▶ [TASK]
Each line in the records below that has the word "akzeptieren" should be copied.
+ + + + + + +
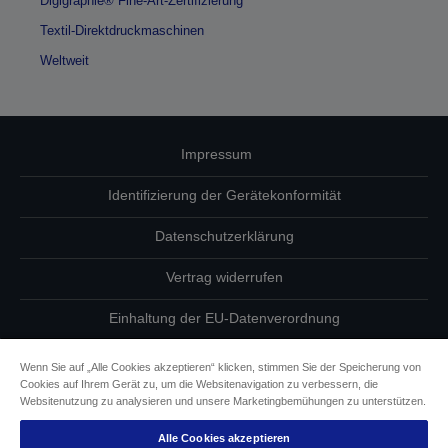
Digigraphie® Fine-Art-Zertifizierung
Textil-Direktdruckmaschinen
Weltweit
Impressum
Identifizierung der Gerätekonformität
Datenschutzerklärung
Vertrag widerrufen
Einhaltung der EU-Datenverordnung
Fragen zum Datenschutz
Wenn Sie auf „Alle Cookies akzeptieren“ klicken, stimmen Sie der Speicherung von
Cookies auf Ihrem Gerät zu, um die Websitenavigation zu verbessern, die
Informationen zu Cookies
Websitenutzung zu analysieren und unsere Marketingbemühungen zu unterstützen.
Alle Cookies akzeptieren
Epson Engagement für Barrierefreiheit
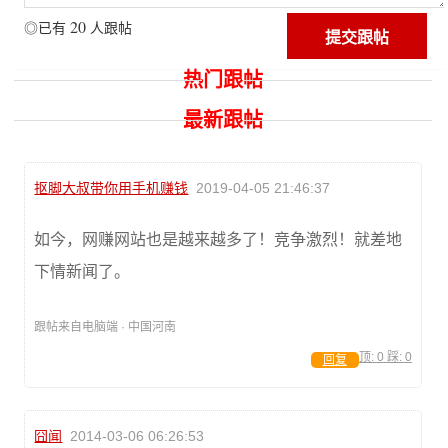
20
◎已有
人跟帖
热门跟帖
最新跟帖
抠脚大叔带你用手机赚钱
2019-04-05 21:46:37
如今，网赚网站也是越来越多了！竞争激烈！就差地
下情新闻了。
跟帖来自电脑端 · 中国河南
顶:
0
踩:
0
回复
囧闻
2014-03-06 06:26:53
+ + + + + + +
▶ [ANSWER]
Wenn Sie auf „Alle Cookies akzeptieren“ klicken, stimmen Sie der Speicherung von
Alle Cookies akzeptieren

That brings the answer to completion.